Look at this context and also see how big pharmas are doing everything to shift competition, for increased market shares. In the case below, Roche is moving away from CAR-T technology. One day, a big pharma will favor PDT/PDC over immunotherapy if our efficacy % are superior.
Now, translate this blood disorder market into solid tumors market and you'll understand that if TLT has the good, in terms of efficacy %, then one of them will make an offer to dominate the bladder cancer. No doubt as this represents B$$$ in revenues. And big pharmas management have stock options.
June 8, 2022
Roche's bispecific blood cancer drug Lunsumio treads on CAR-T's turf with first global approval After Rituxan’s fall off the patent cliff, Roche is looking to new assets to replenish its blood cancer arsenal. With a first-in-class nod, the Swiss pharma is introducing a novel bispecific lymphoma drug that will first compete with powerful CAR-T therapies.
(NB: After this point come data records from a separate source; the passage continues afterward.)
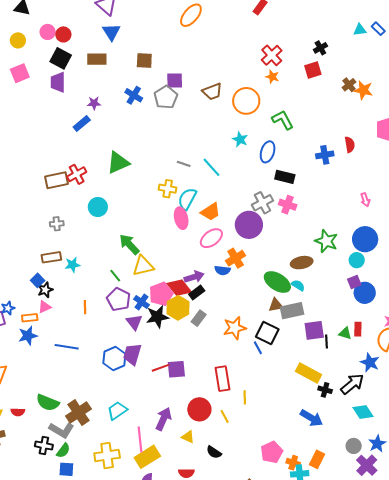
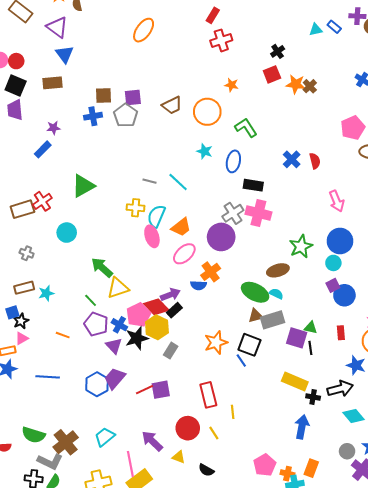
red cross: (272, 55) -> (221, 40), moved, turned 30
brown square: (144, 60) -> (103, 96), moved
orange star: (363, 90) -> (296, 84), moved
blue cross: (134, 95) -> (93, 116), turned -36
red semicircle: (350, 145) -> (315, 161), moved
blue cross: (325, 155) -> (292, 159), turned -30
pink arrow: (365, 200) -> (337, 201), size x1.5
pink cross: (288, 205) -> (258, 213), size x1.4
gray cross: (57, 224) -> (27, 253), turned 32
green star: (326, 241) -> (301, 246), turned 30
blue square: (38, 280) -> (12, 312), turned 32
orange line: (85, 307) -> (63, 335), turned -64
gray rectangle: (199, 318) -> (171, 351), moved
purple square: (314, 330) -> (297, 338), turned 30
green triangle: (345, 333) -> (311, 328), moved
purple trapezoid: (132, 354) -> (115, 378), turned 30
black arrow: (352, 384) -> (340, 389), turned 30
blue arrow: (311, 418) -> (302, 427), turned -105
purple arrow: (163, 419) -> (152, 441), turned -65

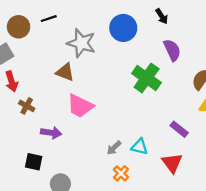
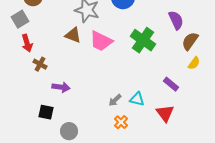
purple semicircle: (172, 50) -> (176, 20), moved
pink trapezoid: (80, 106) -> (101, 41), moved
Roche has won a conditional European Commission approval for Lunsumio, or mosunetuzumab, to treat follicular lymphoma patients who’ve received at least two prior therapies. The go-ahead makes Lunsumio the first CD20xCD3 bispecific antibody approved anywhere. Roche submitted the drug to the FDA in December.
“Lunsumio is an off-the-shelf therapy that is readily available, so people do not have to wait to start treatment,” Roche pointed out Wednesday. That statement seems to be a direct shot at a class of efficacious but less convenient drugs: CAR-T cell therapies.
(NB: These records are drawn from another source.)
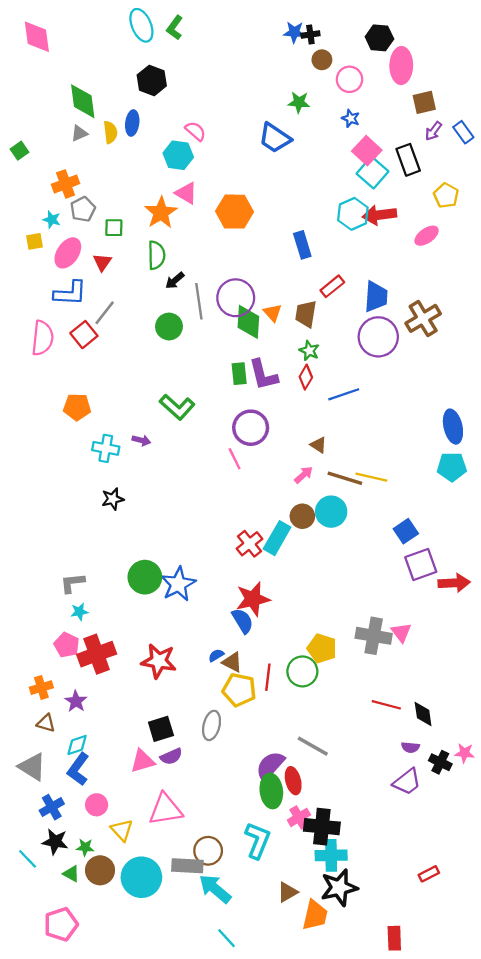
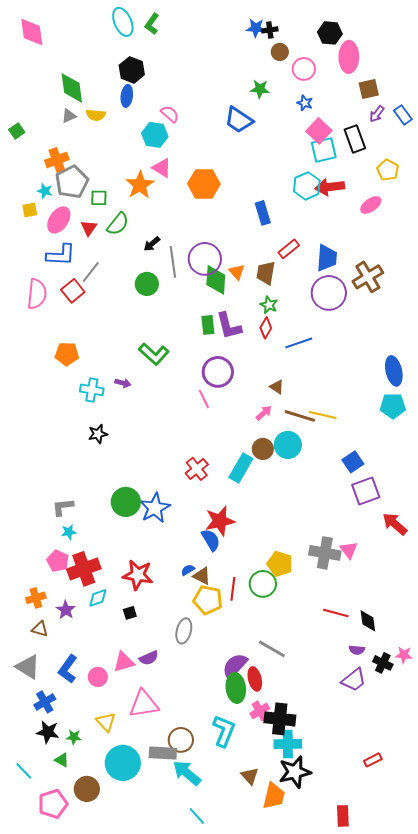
blue ellipse: (132, 123) -> (127, 96), moved
yellow semicircle: (110, 132) -> (96, 115), turned 102
cyan square: (372, 172) -> (324, 150), turned 36
gray pentagon: (83, 209) -> (72, 182), size x1.5
green semicircle: (156, 255) -> (118, 224), moved, turned 40
red cross: (249, 544) -> (197, 469), moved
red arrow: (454, 583) -> (395, 524), moved, turned -136
black square: (161, 729) -> (130, 613), moved, size x0.6
cyan diamond: (77, 745) -> (98, 598), moved
pink circle: (97, 805) -> (98, 677), moved
cyan line: (28, 859) -> (24, 771), moved
brown circle: (100, 870) -> (87, 789), moved
brown triangle: (287, 892) -> (250, 776), turned -42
Before Lunsumio, European regulators last month approved Novartis’ CD19-directed CAR-T therapy Kymriah for the exact same third-line follicular lymphoma (FL) indication. With a positive opinion from the European Medicines Agency, Gilead Sciences’ rival CAR-T drug Yescarta is awaiting a formal expansion into FL after at least three prior lines of therapy.
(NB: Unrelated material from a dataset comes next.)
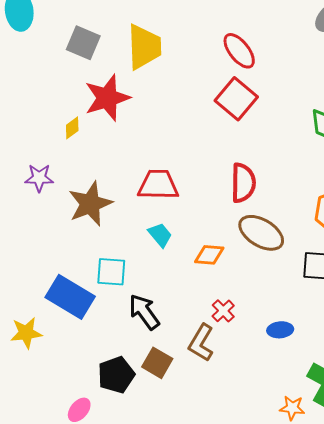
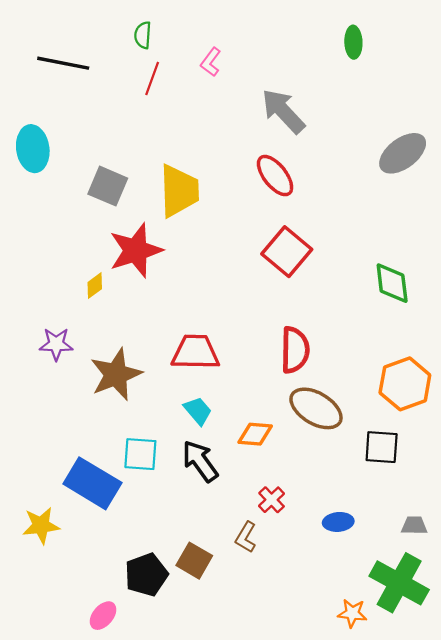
red ellipse: (239, 51) -> (275, 176), moved
black arrow: (144, 312) -> (200, 461), moved
brown L-shape: (201, 343) -> (246, 537), size x0.7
Also in Europe, Bristol Myers Squibb’s Breyanzi has a third-line nod for an aggressive form of FL known as grade 3B, which is often treated as diffuse large B-cell lymphoma (DLBCL).
But those tailored CAR-T therapies involve complex manufacturing processes that typically take more than two weeks for the final product to be returned to the patient for infusion. And patients currently have to go to designated large treatment centers to get CAR-T treatment.
Now, Roche is touting Lunsumio’s convenience edge. And the drug’s efficacy looks competitive as well.